Mais le coeur de la machine est ailleurs. Aussi, pour extraire toute l’essence de ce fait judiciaire, il convient de se saisir des dialogues, saisissants, et de ceux qui les déclament avec conviction. Il faut voir Mark Rylance, Eddie Redmayne et Sacha Baron Cohen à l’oeuvre. Tous férocement impliqués dans leur rôle, ne négligeant pas un regard et ne cherchant jamais l’emphase, à la hauteur de ce que leurs personnages représentent et de l’injustice dont ils sont victimes dans ce tribunal qui semble être figé dans une faille spatio-temporelle. Les flashs-backs, pensés comme des respirations dans le récit, brillent eux aussi pour le réalisme avec lequel ils sont retranscrits.

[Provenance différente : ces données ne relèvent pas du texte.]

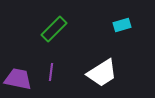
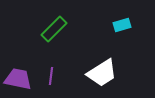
purple line: moved 4 px down
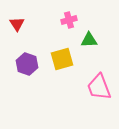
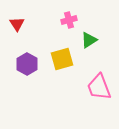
green triangle: rotated 30 degrees counterclockwise
purple hexagon: rotated 10 degrees clockwise
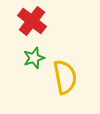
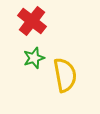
yellow semicircle: moved 2 px up
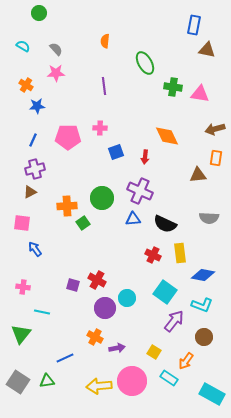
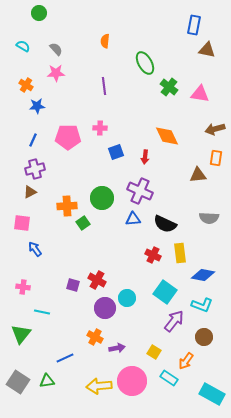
green cross at (173, 87): moved 4 px left; rotated 30 degrees clockwise
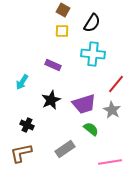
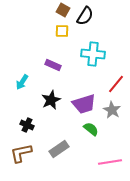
black semicircle: moved 7 px left, 7 px up
gray rectangle: moved 6 px left
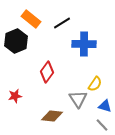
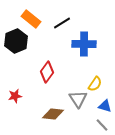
brown diamond: moved 1 px right, 2 px up
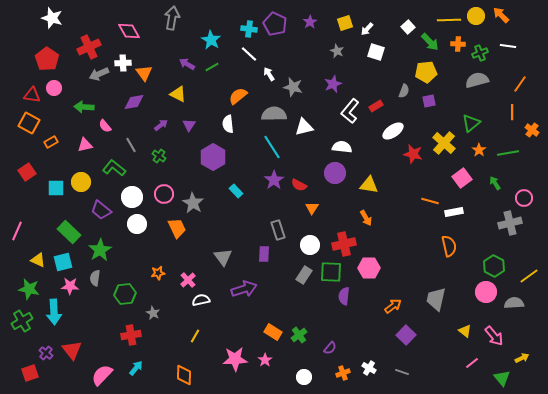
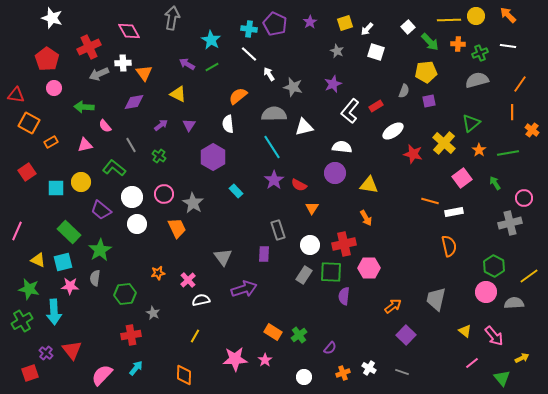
orange arrow at (501, 15): moved 7 px right
red triangle at (32, 95): moved 16 px left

De quoi nourrir un peu plus notre sidération au cours de ces deux heures décidément bien remplies.
Edifiant, nécessaire et cinglant, The Trial of Chicago 7 porte en lui la perfidie d’un système, la méprise des pouvoirs politiques et les maux d’une génération étouffée dans sa propre liberté d’agir. Un autre grand moment de l’histoire des Etats-Unis, que l’académie des Oscars ne manquera pas de récompenser histoire de se réconcilier, une fois n’est pas coutume, avec le passé.